Reduction of propofol injection pain by utilizing the gate control theory
- Sae Young Kim; Dong Wook Jeong; Min-Woo Jung; Jin Mo Kim
- Publication Year
- Background: Propofol is the most commonly using intravenous hypnotic for the induction and maintenance of
general anesthesia. However, pain on propofol injection is a well known adverse event. Currently, acute and chronic
pain can be controlled by utilizing the “gate control" theory.
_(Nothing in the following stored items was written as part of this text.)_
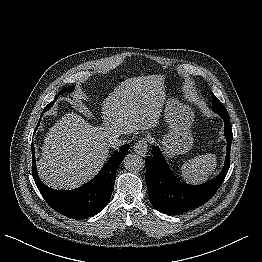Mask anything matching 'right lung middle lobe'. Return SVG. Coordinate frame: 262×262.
Listing matches in <instances>:
<instances>
[{
	"mask_svg": "<svg viewBox=\"0 0 262 262\" xmlns=\"http://www.w3.org/2000/svg\"><path fill=\"white\" fill-rule=\"evenodd\" d=\"M73 89H74L73 86H71V87L63 88L62 90H60V91L58 92L56 98H55L50 104H48L45 108H47V107L50 108V107L54 104V102L57 100L58 95L64 94V93H66V92H71ZM48 108H47V109H48Z\"/></svg>",
	"mask_w": 262,
	"mask_h": 262,
	"instance_id": "dd1d6c3e",
	"label": "right lung middle lobe"
}]
</instances>
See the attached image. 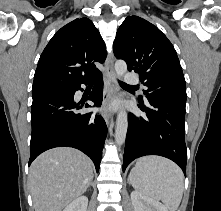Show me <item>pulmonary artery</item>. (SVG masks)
<instances>
[{"instance_id":"obj_1","label":"pulmonary artery","mask_w":221,"mask_h":211,"mask_svg":"<svg viewBox=\"0 0 221 211\" xmlns=\"http://www.w3.org/2000/svg\"><path fill=\"white\" fill-rule=\"evenodd\" d=\"M125 81L130 85H137L139 83L138 77L133 73H127L125 75Z\"/></svg>"}]
</instances>
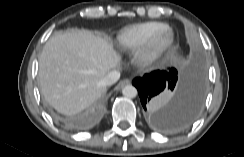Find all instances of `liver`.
Wrapping results in <instances>:
<instances>
[{"instance_id": "obj_1", "label": "liver", "mask_w": 244, "mask_h": 157, "mask_svg": "<svg viewBox=\"0 0 244 157\" xmlns=\"http://www.w3.org/2000/svg\"><path fill=\"white\" fill-rule=\"evenodd\" d=\"M119 64L120 56L106 37L80 29L56 34L39 57L41 92L59 113L77 114L104 95L102 81Z\"/></svg>"}]
</instances>
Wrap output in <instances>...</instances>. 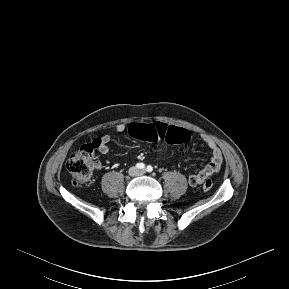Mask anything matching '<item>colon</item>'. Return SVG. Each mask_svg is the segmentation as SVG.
Listing matches in <instances>:
<instances>
[{"instance_id": "colon-1", "label": "colon", "mask_w": 289, "mask_h": 289, "mask_svg": "<svg viewBox=\"0 0 289 289\" xmlns=\"http://www.w3.org/2000/svg\"><path fill=\"white\" fill-rule=\"evenodd\" d=\"M132 137L144 138L149 141H158L164 139L168 143H183L189 139V132L185 129L168 126L164 121L139 123L134 122L129 127ZM100 146V140L95 139L91 143L83 144L75 151L67 161L66 167L72 175L74 184L78 186L86 185L96 165V151ZM213 187L212 180L208 179L203 183L205 191Z\"/></svg>"}]
</instances>
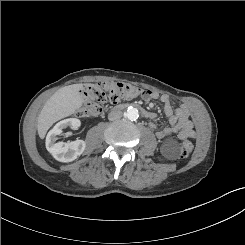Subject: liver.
<instances>
[{
    "mask_svg": "<svg viewBox=\"0 0 245 245\" xmlns=\"http://www.w3.org/2000/svg\"><path fill=\"white\" fill-rule=\"evenodd\" d=\"M83 84H73L57 90L43 106L37 122V131L43 139L49 128L58 120L70 116L83 103L80 91Z\"/></svg>",
    "mask_w": 245,
    "mask_h": 245,
    "instance_id": "obj_1",
    "label": "liver"
}]
</instances>
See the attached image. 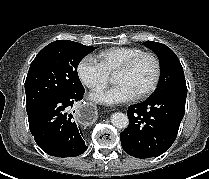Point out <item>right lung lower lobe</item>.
<instances>
[{
    "mask_svg": "<svg viewBox=\"0 0 209 179\" xmlns=\"http://www.w3.org/2000/svg\"><path fill=\"white\" fill-rule=\"evenodd\" d=\"M84 92L52 98L28 114L29 129L44 152L55 157H75L86 151L83 133L68 113Z\"/></svg>",
    "mask_w": 209,
    "mask_h": 179,
    "instance_id": "98d812e1",
    "label": "right lung lower lobe"
}]
</instances>
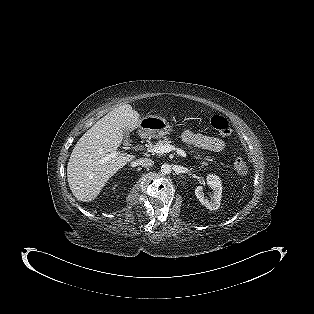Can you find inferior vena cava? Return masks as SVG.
<instances>
[{
	"label": "inferior vena cava",
	"instance_id": "obj_1",
	"mask_svg": "<svg viewBox=\"0 0 314 314\" xmlns=\"http://www.w3.org/2000/svg\"><path fill=\"white\" fill-rule=\"evenodd\" d=\"M136 165H140L145 168H150L154 165V161L150 158H140L136 161Z\"/></svg>",
	"mask_w": 314,
	"mask_h": 314
}]
</instances>
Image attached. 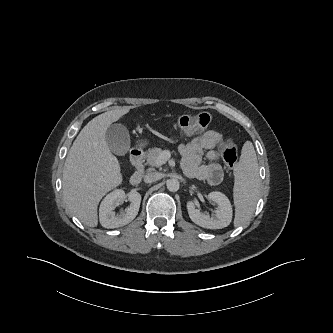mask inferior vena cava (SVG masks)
Segmentation results:
<instances>
[{
	"label": "inferior vena cava",
	"instance_id": "obj_1",
	"mask_svg": "<svg viewBox=\"0 0 333 333\" xmlns=\"http://www.w3.org/2000/svg\"><path fill=\"white\" fill-rule=\"evenodd\" d=\"M162 178V174L159 172H149L145 175L144 181L146 183H152Z\"/></svg>",
	"mask_w": 333,
	"mask_h": 333
}]
</instances>
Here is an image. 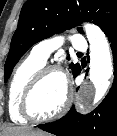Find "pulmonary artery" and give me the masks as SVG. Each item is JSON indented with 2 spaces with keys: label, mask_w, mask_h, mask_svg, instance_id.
<instances>
[{
  "label": "pulmonary artery",
  "mask_w": 117,
  "mask_h": 136,
  "mask_svg": "<svg viewBox=\"0 0 117 136\" xmlns=\"http://www.w3.org/2000/svg\"><path fill=\"white\" fill-rule=\"evenodd\" d=\"M66 38L61 35L52 36L37 43L31 51V54L42 62H45L50 57L51 53L59 48ZM68 40L72 44L73 48L78 51H85L87 49V43L83 36L78 34H72Z\"/></svg>",
  "instance_id": "e3ab8cb5"
}]
</instances>
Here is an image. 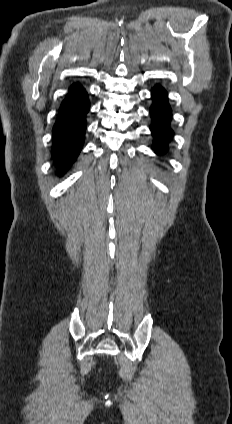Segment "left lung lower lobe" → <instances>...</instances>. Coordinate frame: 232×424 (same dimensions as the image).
I'll return each instance as SVG.
<instances>
[{
  "mask_svg": "<svg viewBox=\"0 0 232 424\" xmlns=\"http://www.w3.org/2000/svg\"><path fill=\"white\" fill-rule=\"evenodd\" d=\"M153 105L150 109L152 117L151 131L154 137V149L156 153L163 154L167 151V143L173 136L169 128L171 110L167 102V93L159 85L152 90Z\"/></svg>",
  "mask_w": 232,
  "mask_h": 424,
  "instance_id": "0a47b994",
  "label": "left lung lower lobe"
}]
</instances>
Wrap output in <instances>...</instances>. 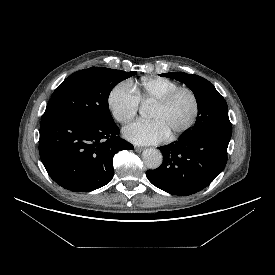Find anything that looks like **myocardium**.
Masks as SVG:
<instances>
[{"mask_svg": "<svg viewBox=\"0 0 275 275\" xmlns=\"http://www.w3.org/2000/svg\"><path fill=\"white\" fill-rule=\"evenodd\" d=\"M180 93L189 94V96L191 97L192 102H193V112H192V115H191V118L189 119V121L181 129H179L178 131H176L170 135V137L172 139L179 138L180 136H182L183 134L188 132L195 125V123L198 119L199 110H200L198 97H197L196 93L191 88L185 87V86H180V87L172 90L171 92L166 94L163 98H161L160 100H158L157 102L154 103L155 106H157L159 108H167Z\"/></svg>", "mask_w": 275, "mask_h": 275, "instance_id": "1", "label": "myocardium"}]
</instances>
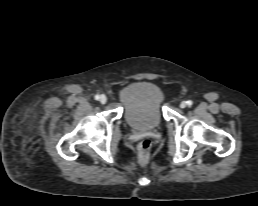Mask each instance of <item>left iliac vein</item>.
I'll use <instances>...</instances> for the list:
<instances>
[{"label":"left iliac vein","mask_w":258,"mask_h":206,"mask_svg":"<svg viewBox=\"0 0 258 206\" xmlns=\"http://www.w3.org/2000/svg\"><path fill=\"white\" fill-rule=\"evenodd\" d=\"M186 106H187V102L182 101V102L180 103V107H181V108H185Z\"/></svg>","instance_id":"obj_1"}]
</instances>
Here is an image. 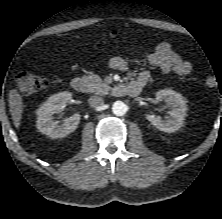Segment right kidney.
<instances>
[{
  "label": "right kidney",
  "instance_id": "1",
  "mask_svg": "<svg viewBox=\"0 0 222 219\" xmlns=\"http://www.w3.org/2000/svg\"><path fill=\"white\" fill-rule=\"evenodd\" d=\"M72 94L69 92H60L48 98L37 110V129L51 138H63L74 132L80 122L81 116L75 113L65 119L62 124L53 120V114L65 108L71 100Z\"/></svg>",
  "mask_w": 222,
  "mask_h": 219
}]
</instances>
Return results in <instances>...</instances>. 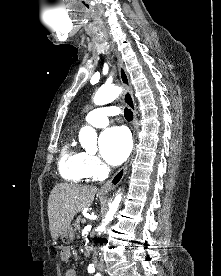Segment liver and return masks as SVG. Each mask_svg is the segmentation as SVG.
<instances>
[{
    "mask_svg": "<svg viewBox=\"0 0 221 276\" xmlns=\"http://www.w3.org/2000/svg\"><path fill=\"white\" fill-rule=\"evenodd\" d=\"M97 188L76 184L61 183L56 185L48 200L49 229L53 240L71 224L74 216L89 207L95 197Z\"/></svg>",
    "mask_w": 221,
    "mask_h": 276,
    "instance_id": "liver-1",
    "label": "liver"
}]
</instances>
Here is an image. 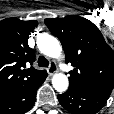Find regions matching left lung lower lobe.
Wrapping results in <instances>:
<instances>
[{"mask_svg": "<svg viewBox=\"0 0 114 114\" xmlns=\"http://www.w3.org/2000/svg\"><path fill=\"white\" fill-rule=\"evenodd\" d=\"M110 95L69 86V89L58 95L59 103L72 114H95L105 105Z\"/></svg>", "mask_w": 114, "mask_h": 114, "instance_id": "0a47b994", "label": "left lung lower lobe"}]
</instances>
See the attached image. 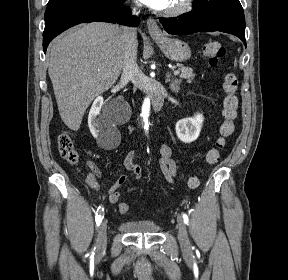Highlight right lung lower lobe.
Returning a JSON list of instances; mask_svg holds the SVG:
<instances>
[{"mask_svg": "<svg viewBox=\"0 0 288 280\" xmlns=\"http://www.w3.org/2000/svg\"><path fill=\"white\" fill-rule=\"evenodd\" d=\"M125 0H51L45 12V29L43 32V49L58 34L79 24L94 21L118 23L136 26L139 19L131 16Z\"/></svg>", "mask_w": 288, "mask_h": 280, "instance_id": "1", "label": "right lung lower lobe"}]
</instances>
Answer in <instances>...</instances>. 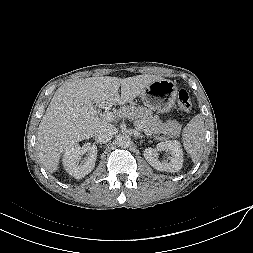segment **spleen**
Segmentation results:
<instances>
[{"label":"spleen","instance_id":"3e777b00","mask_svg":"<svg viewBox=\"0 0 253 253\" xmlns=\"http://www.w3.org/2000/svg\"><path fill=\"white\" fill-rule=\"evenodd\" d=\"M182 141L192 161L197 163L203 153L205 143V126L201 114L194 116L183 129Z\"/></svg>","mask_w":253,"mask_h":253}]
</instances>
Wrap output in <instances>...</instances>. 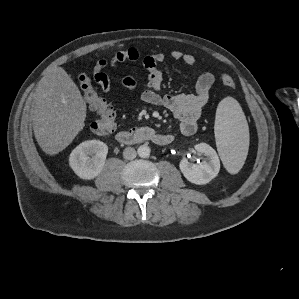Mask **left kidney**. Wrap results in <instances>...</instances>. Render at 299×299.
I'll list each match as a JSON object with an SVG mask.
<instances>
[{
    "label": "left kidney",
    "mask_w": 299,
    "mask_h": 299,
    "mask_svg": "<svg viewBox=\"0 0 299 299\" xmlns=\"http://www.w3.org/2000/svg\"><path fill=\"white\" fill-rule=\"evenodd\" d=\"M195 150L206 156L200 164H189L185 160L180 162V170L185 178L191 183L203 185L209 183L217 176L220 170V160L216 151L206 143H198Z\"/></svg>",
    "instance_id": "5707ae66"
}]
</instances>
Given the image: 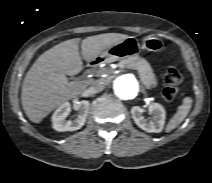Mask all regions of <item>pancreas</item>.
<instances>
[{"label":"pancreas","mask_w":212,"mask_h":183,"mask_svg":"<svg viewBox=\"0 0 212 183\" xmlns=\"http://www.w3.org/2000/svg\"><path fill=\"white\" fill-rule=\"evenodd\" d=\"M119 66L122 68L137 70L142 84L147 89H151L157 86V81L153 70L150 64L144 58L133 56L127 59H123L119 62Z\"/></svg>","instance_id":"pancreas-1"}]
</instances>
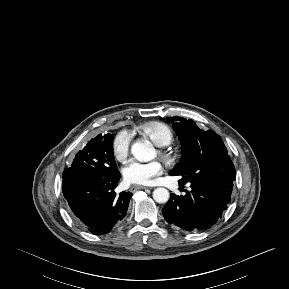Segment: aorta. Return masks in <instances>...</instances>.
<instances>
[{"instance_id": "aorta-1", "label": "aorta", "mask_w": 289, "mask_h": 289, "mask_svg": "<svg viewBox=\"0 0 289 289\" xmlns=\"http://www.w3.org/2000/svg\"><path fill=\"white\" fill-rule=\"evenodd\" d=\"M132 154L139 159L149 161L154 156L153 146L148 141H137L131 147ZM169 191L165 188H156L153 191V199L157 203H166L169 200Z\"/></svg>"}]
</instances>
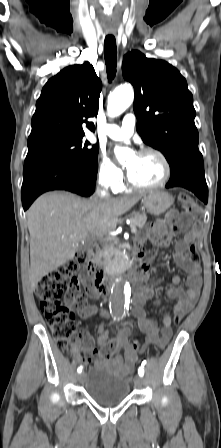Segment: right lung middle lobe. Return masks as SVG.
<instances>
[{"instance_id": "right-lung-middle-lobe-1", "label": "right lung middle lobe", "mask_w": 221, "mask_h": 448, "mask_svg": "<svg viewBox=\"0 0 221 448\" xmlns=\"http://www.w3.org/2000/svg\"><path fill=\"white\" fill-rule=\"evenodd\" d=\"M83 137L65 138L28 148L27 157L54 156L79 166L94 168L98 164V146H91Z\"/></svg>"}]
</instances>
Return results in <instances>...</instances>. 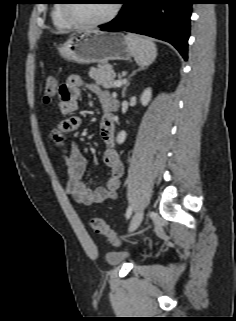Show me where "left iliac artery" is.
I'll return each instance as SVG.
<instances>
[{"mask_svg": "<svg viewBox=\"0 0 236 321\" xmlns=\"http://www.w3.org/2000/svg\"><path fill=\"white\" fill-rule=\"evenodd\" d=\"M132 214V206H129L126 211V218L128 219Z\"/></svg>", "mask_w": 236, "mask_h": 321, "instance_id": "44dca946", "label": "left iliac artery"}]
</instances>
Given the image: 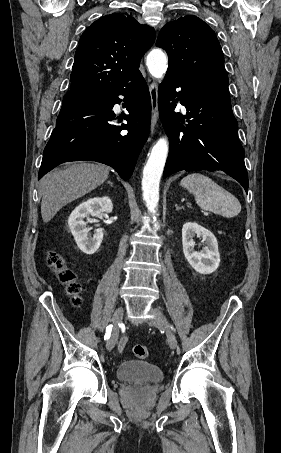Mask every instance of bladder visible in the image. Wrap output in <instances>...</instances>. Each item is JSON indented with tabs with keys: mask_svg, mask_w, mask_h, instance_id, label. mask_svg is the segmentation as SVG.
Masks as SVG:
<instances>
[{
	"mask_svg": "<svg viewBox=\"0 0 281 453\" xmlns=\"http://www.w3.org/2000/svg\"><path fill=\"white\" fill-rule=\"evenodd\" d=\"M121 380L144 383H157L163 379V372L156 366L145 362L126 361L117 367Z\"/></svg>",
	"mask_w": 281,
	"mask_h": 453,
	"instance_id": "1",
	"label": "bladder"
}]
</instances>
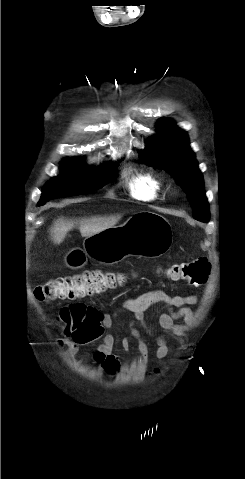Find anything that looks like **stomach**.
<instances>
[{
	"label": "stomach",
	"mask_w": 245,
	"mask_h": 479,
	"mask_svg": "<svg viewBox=\"0 0 245 479\" xmlns=\"http://www.w3.org/2000/svg\"><path fill=\"white\" fill-rule=\"evenodd\" d=\"M172 243V228L162 215L142 211L123 225L87 237L83 249L74 248L65 256L68 267L85 265L87 257L102 264H117L129 256L156 258L165 254Z\"/></svg>",
	"instance_id": "obj_1"
}]
</instances>
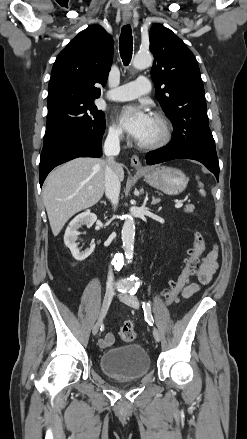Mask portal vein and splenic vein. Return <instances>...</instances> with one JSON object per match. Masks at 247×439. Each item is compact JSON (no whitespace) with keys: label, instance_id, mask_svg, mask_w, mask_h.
Returning <instances> with one entry per match:
<instances>
[{"label":"portal vein and splenic vein","instance_id":"obj_1","mask_svg":"<svg viewBox=\"0 0 247 439\" xmlns=\"http://www.w3.org/2000/svg\"><path fill=\"white\" fill-rule=\"evenodd\" d=\"M182 206H183V201H177L176 204H175L176 208H180Z\"/></svg>","mask_w":247,"mask_h":439}]
</instances>
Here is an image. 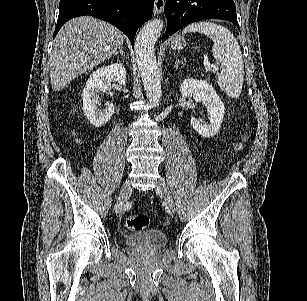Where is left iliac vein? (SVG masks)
<instances>
[{"label":"left iliac vein","instance_id":"1","mask_svg":"<svg viewBox=\"0 0 307 301\" xmlns=\"http://www.w3.org/2000/svg\"><path fill=\"white\" fill-rule=\"evenodd\" d=\"M155 192L157 194L162 195L170 211L172 212L175 211L176 206H175L174 198L172 197L170 190L163 179H160L159 183L157 184L155 188Z\"/></svg>","mask_w":307,"mask_h":301}]
</instances>
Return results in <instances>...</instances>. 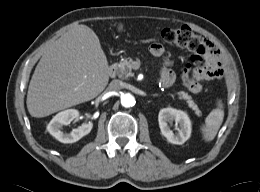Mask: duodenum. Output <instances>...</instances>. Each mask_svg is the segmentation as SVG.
Listing matches in <instances>:
<instances>
[{
    "instance_id": "obj_1",
    "label": "duodenum",
    "mask_w": 260,
    "mask_h": 192,
    "mask_svg": "<svg viewBox=\"0 0 260 192\" xmlns=\"http://www.w3.org/2000/svg\"><path fill=\"white\" fill-rule=\"evenodd\" d=\"M115 72H116V69L114 66H110L109 69H108V73L110 76H114L115 75Z\"/></svg>"
}]
</instances>
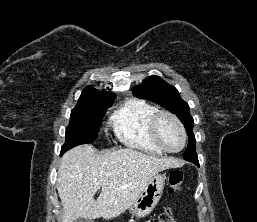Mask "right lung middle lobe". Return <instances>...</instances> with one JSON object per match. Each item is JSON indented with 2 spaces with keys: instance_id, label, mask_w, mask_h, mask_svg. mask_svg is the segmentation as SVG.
Masks as SVG:
<instances>
[{
  "instance_id": "dd1d6c3e",
  "label": "right lung middle lobe",
  "mask_w": 257,
  "mask_h": 222,
  "mask_svg": "<svg viewBox=\"0 0 257 222\" xmlns=\"http://www.w3.org/2000/svg\"><path fill=\"white\" fill-rule=\"evenodd\" d=\"M110 102H85L71 111L70 123L66 128V142L61 148V155L81 144L91 143L98 137V131Z\"/></svg>"
}]
</instances>
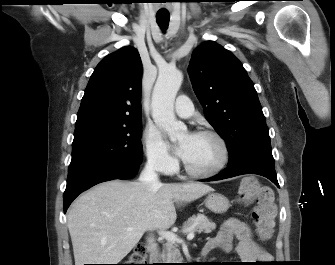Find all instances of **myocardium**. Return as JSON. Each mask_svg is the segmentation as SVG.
I'll list each match as a JSON object with an SVG mask.
<instances>
[{
    "label": "myocardium",
    "mask_w": 335,
    "mask_h": 265,
    "mask_svg": "<svg viewBox=\"0 0 335 265\" xmlns=\"http://www.w3.org/2000/svg\"><path fill=\"white\" fill-rule=\"evenodd\" d=\"M194 135L209 136V137L214 138L218 142L221 148V157H220L219 162L216 164V166H214L212 169L207 170V171L194 170L191 167H189L187 163L183 160L184 171L189 176L194 177V178H200V179L211 178V177L216 176L225 168V166L227 165L229 161L230 150H229L228 143L226 142V140L224 139L222 135H220L218 132L213 131V130H208V129L199 130L195 132Z\"/></svg>",
    "instance_id": "1"
}]
</instances>
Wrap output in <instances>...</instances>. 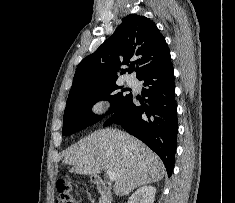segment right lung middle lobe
<instances>
[{"label":"right lung middle lobe","instance_id":"dd1d6c3e","mask_svg":"<svg viewBox=\"0 0 235 203\" xmlns=\"http://www.w3.org/2000/svg\"><path fill=\"white\" fill-rule=\"evenodd\" d=\"M121 87L116 80L87 86L69 94L63 118V135H71L102 119L92 113L91 107L97 101L109 100L111 108L107 114L115 112L131 96L118 91ZM126 91V89H123Z\"/></svg>","mask_w":235,"mask_h":203}]
</instances>
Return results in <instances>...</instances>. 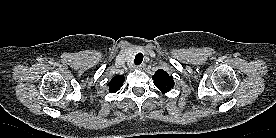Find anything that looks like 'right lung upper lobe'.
Masks as SVG:
<instances>
[{"instance_id": "obj_1", "label": "right lung upper lobe", "mask_w": 276, "mask_h": 138, "mask_svg": "<svg viewBox=\"0 0 276 138\" xmlns=\"http://www.w3.org/2000/svg\"><path fill=\"white\" fill-rule=\"evenodd\" d=\"M123 81H124V76H120V75L114 76L112 80L108 83L109 91L111 93L117 92L122 86Z\"/></svg>"}]
</instances>
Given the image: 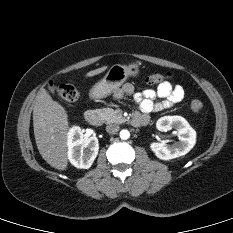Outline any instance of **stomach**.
I'll return each instance as SVG.
<instances>
[{"label": "stomach", "mask_w": 233, "mask_h": 233, "mask_svg": "<svg viewBox=\"0 0 233 233\" xmlns=\"http://www.w3.org/2000/svg\"><path fill=\"white\" fill-rule=\"evenodd\" d=\"M140 72L138 64L129 65L115 64L90 91L92 98H104L109 96L114 90L119 88L129 77L137 76Z\"/></svg>", "instance_id": "1"}]
</instances>
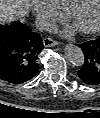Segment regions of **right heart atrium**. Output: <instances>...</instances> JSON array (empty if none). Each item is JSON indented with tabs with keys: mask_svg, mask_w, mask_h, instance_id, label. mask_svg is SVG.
Instances as JSON below:
<instances>
[{
	"mask_svg": "<svg viewBox=\"0 0 100 118\" xmlns=\"http://www.w3.org/2000/svg\"><path fill=\"white\" fill-rule=\"evenodd\" d=\"M32 6L38 23L43 27L63 19V12L58 9L53 0H32Z\"/></svg>",
	"mask_w": 100,
	"mask_h": 118,
	"instance_id": "1",
	"label": "right heart atrium"
}]
</instances>
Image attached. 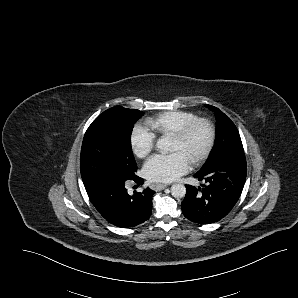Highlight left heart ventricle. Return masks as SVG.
<instances>
[{"mask_svg": "<svg viewBox=\"0 0 298 298\" xmlns=\"http://www.w3.org/2000/svg\"><path fill=\"white\" fill-rule=\"evenodd\" d=\"M203 140V128L198 126L182 139L162 141L161 146L163 151L178 152L182 158L189 163L190 159L201 148Z\"/></svg>", "mask_w": 298, "mask_h": 298, "instance_id": "obj_1", "label": "left heart ventricle"}]
</instances>
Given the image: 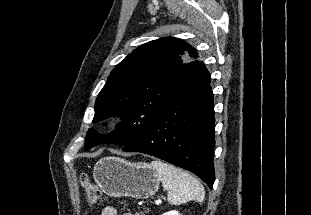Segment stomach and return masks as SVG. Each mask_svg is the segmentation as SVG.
<instances>
[{"instance_id":"1","label":"stomach","mask_w":311,"mask_h":215,"mask_svg":"<svg viewBox=\"0 0 311 215\" xmlns=\"http://www.w3.org/2000/svg\"><path fill=\"white\" fill-rule=\"evenodd\" d=\"M94 179L111 197L147 199L160 184L156 171L145 162H128L118 157L100 159L94 168Z\"/></svg>"}]
</instances>
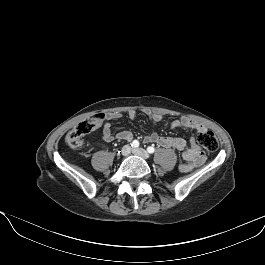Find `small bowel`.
<instances>
[{"label":"small bowel","mask_w":265,"mask_h":265,"mask_svg":"<svg viewBox=\"0 0 265 265\" xmlns=\"http://www.w3.org/2000/svg\"><path fill=\"white\" fill-rule=\"evenodd\" d=\"M143 112L148 116L149 120L153 124H157L163 119L160 113L151 111L149 109H144ZM135 116V110L128 111L129 119H134ZM106 117L108 120H114L120 118L121 114L118 112H111L108 113ZM170 127L172 129H183L186 131L194 130L198 133L206 131V126L203 123L188 117H182L179 120H174L170 124ZM102 137L106 142H111L114 139L131 141L133 139V134L130 131H120L116 134H113L111 125L107 122L103 125ZM144 140L145 142L157 144L160 147L174 149L181 152L184 162L179 165V169L182 172H190L195 167L203 164L205 161V154L201 150L197 139L193 136L190 137L188 146L186 140L181 137L162 136L157 133L147 135Z\"/></svg>","instance_id":"1"}]
</instances>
Methods: Patients were randomized to receive lidocaine (0.5 mg/kg; Group L), touch on IV injection site (Group
T), combination lidocaine (0.5 mg/kg) and touch on IV injection site (Group B), or normal saline (Group S) with
venous occlusion for 1 minute, followed by administration of propofol (0.5 mg/kg) into the largest dorsal vein of the
hand. Immediately after administering propofol, an investigator blinded to the group assignments asked the patient
about pain at the injection site and assessed pain intensity using a 4-point verbal rating scale (0 = none, 1 = mild, 2 =
moderate, 3 = severe).
Results: A significant decrease in the incidence of pain on propofol injection was achieved in group L (37%) and
group B (23%) compared to either group T (80%) and group S (83%) (P < 0.001). But, the incidence of moderate and
severe pain was significantly lower in group L (7%), group T (20%) and group B (0%) when compared to group S (53%)
(P < 0.05).
Conclusions: Light touch and rubbing reduced pain, although while, they did not reduce the incidence of pain, they
reduced the intensity of pain. This method might be considered as an alternative to other treatments but may be
contraindicated for use with other drugs. (Korean J Anesthesiol 2011; 61: 288-291)
Key Words: Lidocaine, Pain, Propofol, Touch.